IBL or stabilized cannabis hybrids

The IBL acronym (inbred line), means that the cross was made using plants with almost identical genotype (inbreeding). On the opposite, outbreeding, to introduce new genes in the variety. Although it happens naturally, self-pollination is a common technique used by breeders to fix desirable traits and thus stabilize the genetic line, either landraces or hybrids. In Cannabis genetics IBL seeds should present a highly uniform growth. Classic IBL examples are Skunk and Northern Lights (Sensi Seeds) or White Widow (Greenhouse). There is a huge effort behind IBL’s like these, since a large number of pure specimens had to be used to select the correct parents. In addition, the breeder must fight against inbreeding depression, the result of crossing parents with very similar genetic information.

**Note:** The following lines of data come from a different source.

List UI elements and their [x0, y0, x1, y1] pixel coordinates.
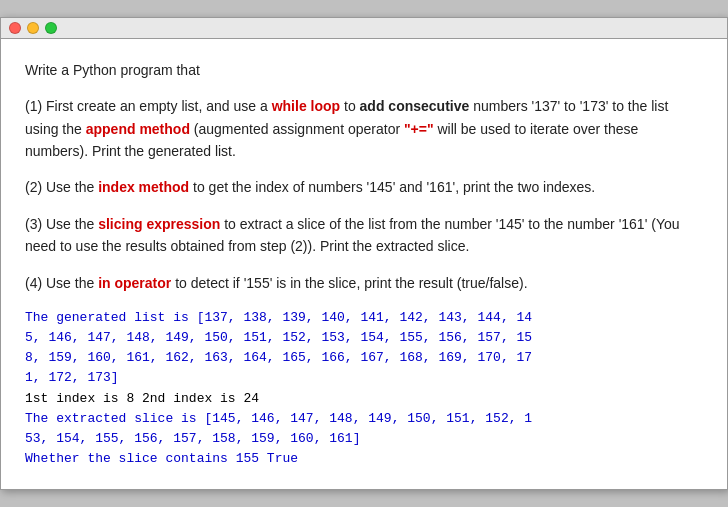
- output-line2: 1st index is 8 2nd index is 24: [25, 389, 703, 409]
- slicing-expression-highlight: slicing expression: [98, 216, 220, 232]
- while-loop-highlight: while loop: [272, 98, 340, 114]
- index-method-highlight: index method: [98, 179, 189, 195]
- task2-suffix: to get the index of numbers '145' and '1…: [189, 179, 595, 195]
- task2-paragraph: (2) Use the index method to get the inde…: [25, 176, 703, 198]
- code-output-block: The generated list is [137, 138, 139, 14…: [25, 308, 703, 469]
- close-button[interactable]: [9, 22, 21, 34]
- main-content: Write a Python program that (1) First cr…: [1, 39, 727, 489]
- task2-prefix: (2) Use the: [25, 179, 98, 195]
- output-line1d: 1, 172, 173]: [25, 368, 703, 388]
- task1-paragraph: (1) First create an empty list, and use …: [25, 95, 703, 162]
- in-operator-highlight: in operator: [98, 275, 171, 291]
- plus-equals-highlight: "+=": [404, 121, 434, 137]
- task1-text-after-append: (augmented assignment operator: [190, 121, 404, 137]
- task1-text-before-while: (1) First create an empty list, and use …: [25, 98, 272, 114]
- output-line1: The generated list is [137, 138, 139, 14…: [25, 308, 703, 328]
- task3-prefix: (3) Use the: [25, 216, 98, 232]
- task3-paragraph: (3) Use the slicing expression to extrac…: [25, 213, 703, 258]
- append-method-highlight: append method: [86, 121, 190, 137]
- output-line4: Whether the slice contains 155 True: [25, 449, 703, 469]
- output-line3: The extracted slice is [145, 146, 147, 1…: [25, 409, 703, 429]
- intro-text: Write a Python program that: [25, 59, 703, 81]
- output-line1c: 8, 159, 160, 161, 162, 163, 164, 165, 16…: [25, 348, 703, 368]
- main-window: Write a Python program that (1) First cr…: [0, 17, 728, 490]
- output-line3b: 53, 154, 155, 156, 157, 158, 159, 160, 1…: [25, 429, 703, 449]
- task4-suffix: to detect if '155' is in the slice, prin…: [171, 275, 527, 291]
- minimize-button[interactable]: [27, 22, 39, 34]
- task4-paragraph: (4) Use the in operator to detect if '15…: [25, 272, 703, 294]
- maximize-button[interactable]: [45, 22, 57, 34]
- titlebar: [1, 18, 727, 39]
- task4-prefix: (4) Use the: [25, 275, 98, 291]
- output-line1b: 5, 146, 147, 148, 149, 150, 151, 152, 15…: [25, 328, 703, 348]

The reward for this job made properly is a highly stable strain.

If we make a cross between two different landrace or IBL lines (parental A and B) with different genotypes, the resulting offspring will be the F1 hybrid, the first filial generation from the cross of the phenotype #1 (Parent A) with the phenotype #2 (Parent B). Commonly in this kind of crosses we will observe a very uniform offspring, also depending on how stable the parents are. The F1 hybrid between two pure strains or IBL’s will show the socalled hybrid vigor – also known as heterosis or outbeedding enhancement – introducing new genes that will produce “better” specimens.

Varieties like Orient Expres,  Red Afro or Eddy would be good F1 hybrid examples. Thus, we call F1 to the first filial generation of any cross, while “F1 hybrid” is used when the parents are different landrace or IBL strains.

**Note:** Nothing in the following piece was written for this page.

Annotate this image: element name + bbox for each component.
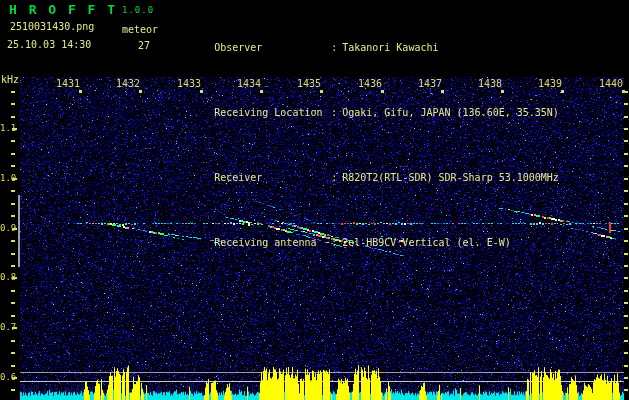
detection-band-marker (18, 195, 20, 267)
spectrogram-canvas (0, 0, 629, 400)
hrofft-window: { "app": { "title": "H R O F F T", "vers… (0, 0, 629, 400)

When we cross two F1 individuals (whether landraces, hybrid or polyhybrid varieties), we obtain the second filial generation or F2, and so on with next generations. The second filial generation often gives a more heterogeneous offspring than the F1; we can expect a 25% similar to parent A, 25% to parent B and 50% as an expression of the mixed traits from both parents. As a consequence the stabilization work must continue generation after generation ( F3, F4, F5…) until we find the generation that gives a uniform offspring with the traits that we are seeking.

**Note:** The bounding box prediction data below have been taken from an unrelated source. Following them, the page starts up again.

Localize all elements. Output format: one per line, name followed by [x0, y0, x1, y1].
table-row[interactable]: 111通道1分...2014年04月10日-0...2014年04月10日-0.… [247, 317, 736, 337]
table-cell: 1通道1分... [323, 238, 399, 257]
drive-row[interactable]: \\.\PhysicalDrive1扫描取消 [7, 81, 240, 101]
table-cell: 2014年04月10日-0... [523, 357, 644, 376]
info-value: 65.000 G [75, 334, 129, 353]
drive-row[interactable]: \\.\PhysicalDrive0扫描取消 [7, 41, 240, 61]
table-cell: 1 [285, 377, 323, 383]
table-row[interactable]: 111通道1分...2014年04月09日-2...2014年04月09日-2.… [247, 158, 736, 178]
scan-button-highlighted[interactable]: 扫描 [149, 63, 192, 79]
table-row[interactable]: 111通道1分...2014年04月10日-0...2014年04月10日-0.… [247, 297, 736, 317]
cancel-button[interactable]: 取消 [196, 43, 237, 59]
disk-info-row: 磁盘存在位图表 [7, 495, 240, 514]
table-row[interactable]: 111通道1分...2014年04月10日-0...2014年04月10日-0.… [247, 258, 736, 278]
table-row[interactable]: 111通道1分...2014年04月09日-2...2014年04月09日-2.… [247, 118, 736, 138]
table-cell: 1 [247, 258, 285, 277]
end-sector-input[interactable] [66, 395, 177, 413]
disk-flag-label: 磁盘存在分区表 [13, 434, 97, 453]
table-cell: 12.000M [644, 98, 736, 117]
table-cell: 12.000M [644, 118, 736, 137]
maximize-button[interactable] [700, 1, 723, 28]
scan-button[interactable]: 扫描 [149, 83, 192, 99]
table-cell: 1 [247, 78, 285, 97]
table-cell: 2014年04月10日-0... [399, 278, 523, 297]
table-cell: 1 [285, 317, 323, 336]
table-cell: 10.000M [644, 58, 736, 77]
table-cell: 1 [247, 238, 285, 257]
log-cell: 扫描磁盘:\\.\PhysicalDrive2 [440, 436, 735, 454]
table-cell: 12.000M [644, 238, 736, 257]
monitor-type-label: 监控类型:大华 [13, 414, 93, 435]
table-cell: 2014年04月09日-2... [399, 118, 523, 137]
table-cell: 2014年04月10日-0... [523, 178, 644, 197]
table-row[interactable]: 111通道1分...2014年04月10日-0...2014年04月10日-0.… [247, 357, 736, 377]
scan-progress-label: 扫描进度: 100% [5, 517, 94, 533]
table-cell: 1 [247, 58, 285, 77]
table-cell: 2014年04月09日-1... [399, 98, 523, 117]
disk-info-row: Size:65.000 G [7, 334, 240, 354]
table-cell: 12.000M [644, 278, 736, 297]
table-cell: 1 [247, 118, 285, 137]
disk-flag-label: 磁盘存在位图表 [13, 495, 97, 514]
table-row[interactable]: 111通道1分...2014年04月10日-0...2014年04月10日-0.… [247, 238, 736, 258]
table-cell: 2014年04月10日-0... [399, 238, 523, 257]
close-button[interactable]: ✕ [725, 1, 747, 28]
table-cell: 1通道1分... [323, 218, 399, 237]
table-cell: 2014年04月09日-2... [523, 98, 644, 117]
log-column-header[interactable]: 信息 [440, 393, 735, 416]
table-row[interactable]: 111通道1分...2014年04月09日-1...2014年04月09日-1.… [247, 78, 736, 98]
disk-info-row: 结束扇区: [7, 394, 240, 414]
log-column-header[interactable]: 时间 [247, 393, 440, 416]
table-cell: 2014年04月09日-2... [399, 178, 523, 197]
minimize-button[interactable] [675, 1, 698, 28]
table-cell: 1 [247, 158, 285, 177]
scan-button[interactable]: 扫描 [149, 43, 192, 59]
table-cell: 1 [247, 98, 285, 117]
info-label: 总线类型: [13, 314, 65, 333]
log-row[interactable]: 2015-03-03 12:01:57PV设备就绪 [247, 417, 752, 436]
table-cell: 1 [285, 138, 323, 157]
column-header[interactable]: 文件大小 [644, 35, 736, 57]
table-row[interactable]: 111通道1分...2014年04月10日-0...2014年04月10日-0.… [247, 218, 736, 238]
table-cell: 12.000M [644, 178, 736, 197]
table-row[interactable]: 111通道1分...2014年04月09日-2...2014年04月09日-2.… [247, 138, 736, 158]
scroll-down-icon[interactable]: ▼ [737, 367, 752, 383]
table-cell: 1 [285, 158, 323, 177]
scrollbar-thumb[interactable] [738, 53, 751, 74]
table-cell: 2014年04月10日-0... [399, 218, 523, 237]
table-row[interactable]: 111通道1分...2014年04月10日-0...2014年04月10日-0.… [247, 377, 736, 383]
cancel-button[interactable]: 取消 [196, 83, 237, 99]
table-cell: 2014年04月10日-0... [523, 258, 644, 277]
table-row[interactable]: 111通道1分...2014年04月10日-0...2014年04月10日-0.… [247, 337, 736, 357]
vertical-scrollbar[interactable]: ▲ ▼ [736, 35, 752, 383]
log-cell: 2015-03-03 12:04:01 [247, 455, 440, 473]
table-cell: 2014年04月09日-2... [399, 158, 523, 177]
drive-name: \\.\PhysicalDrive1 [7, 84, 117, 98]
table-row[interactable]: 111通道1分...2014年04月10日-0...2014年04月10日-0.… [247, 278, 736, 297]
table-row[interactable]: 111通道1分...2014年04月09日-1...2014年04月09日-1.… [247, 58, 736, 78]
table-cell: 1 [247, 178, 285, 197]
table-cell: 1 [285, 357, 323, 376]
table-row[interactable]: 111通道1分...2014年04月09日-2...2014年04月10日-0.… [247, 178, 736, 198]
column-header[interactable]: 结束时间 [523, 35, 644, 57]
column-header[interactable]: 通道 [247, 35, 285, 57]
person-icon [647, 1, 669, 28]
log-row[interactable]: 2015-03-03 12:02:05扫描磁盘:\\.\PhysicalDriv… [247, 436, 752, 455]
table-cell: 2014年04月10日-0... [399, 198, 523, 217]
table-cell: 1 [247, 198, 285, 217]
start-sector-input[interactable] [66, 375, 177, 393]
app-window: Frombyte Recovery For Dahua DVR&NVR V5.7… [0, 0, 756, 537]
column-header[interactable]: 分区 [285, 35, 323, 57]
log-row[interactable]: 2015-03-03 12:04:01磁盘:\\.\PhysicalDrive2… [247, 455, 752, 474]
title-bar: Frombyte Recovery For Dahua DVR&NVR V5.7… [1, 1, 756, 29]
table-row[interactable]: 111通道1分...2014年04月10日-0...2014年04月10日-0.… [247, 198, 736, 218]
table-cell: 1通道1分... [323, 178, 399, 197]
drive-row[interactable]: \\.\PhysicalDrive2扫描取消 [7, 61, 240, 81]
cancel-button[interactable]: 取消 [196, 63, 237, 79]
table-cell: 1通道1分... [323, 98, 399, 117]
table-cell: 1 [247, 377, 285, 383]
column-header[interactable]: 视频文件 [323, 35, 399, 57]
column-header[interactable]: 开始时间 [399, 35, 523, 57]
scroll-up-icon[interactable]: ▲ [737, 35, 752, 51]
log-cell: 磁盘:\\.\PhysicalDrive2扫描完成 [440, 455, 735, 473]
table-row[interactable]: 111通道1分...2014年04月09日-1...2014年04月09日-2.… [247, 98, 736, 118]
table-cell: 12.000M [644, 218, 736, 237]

Many of the seeds that we can find in shops are polyhybrids, crosses between different hybrids. The offspring of such crosses is in many cases quite uneven, producing plants with very different traits. Keep in mind that in these cases, the genetic mix is very varied, so we can not expect polyhybrid offspring to be as homogenous as an F1 hybrid. It is easy to understand how complex it can be to stabilize a cross, since we are mixing different genes from different varieties, which makes the selection and stabilisation process of the different traits a very hard work. The vast majority of hybrids on the market are in fact polyhybrids, like the White Russian (Serious Seeds) or Fruity Jack / Jack el Frutero (Philosopher Seeds).

BX or Backcross

Backcrossing is a common technique used by breeders to fix certain traits. This is done by crossing one of the progeny (F1, F2…) with one of the original parents (recurrent parent) which has the desired trait. To have an even more stable expression of the desirable trait, you can cross the BX1 again with the recurrent parent to have a BX2 (squaring) and so on with BX3 (cubing), BX4, BX5…

This technique is also used to replicate clones in seed form. It is done by choosing a male parent to cross with the clone only, backcrossing it as many times as needed to get an offspring as similar as possible to the original clone. The Apollo 13Bx (TGA Subcool) is an excellent example of this technique.

S1, feminized cannabis seeds

The acronym S1 refers to the first filial generation as a result of crossing the plant with itself. This is achieved by various techniques aimed to reverse the sex of a desired female, get the pollen use it to pollinate itself. If it’s done properly, we get feminized offspring with the same genotype of the parent used.

As always in genetics, the more stable the parent is, the more stable the offspring will be. This technique can also be used as a regular backcross, selecting and fixing traits but starting with just one parent. Thus, we can find S2 or S3 seeds, which have been backcrossed again with the original parent. Examples of S1 are Tropimango, S.A.D. or Trainweck.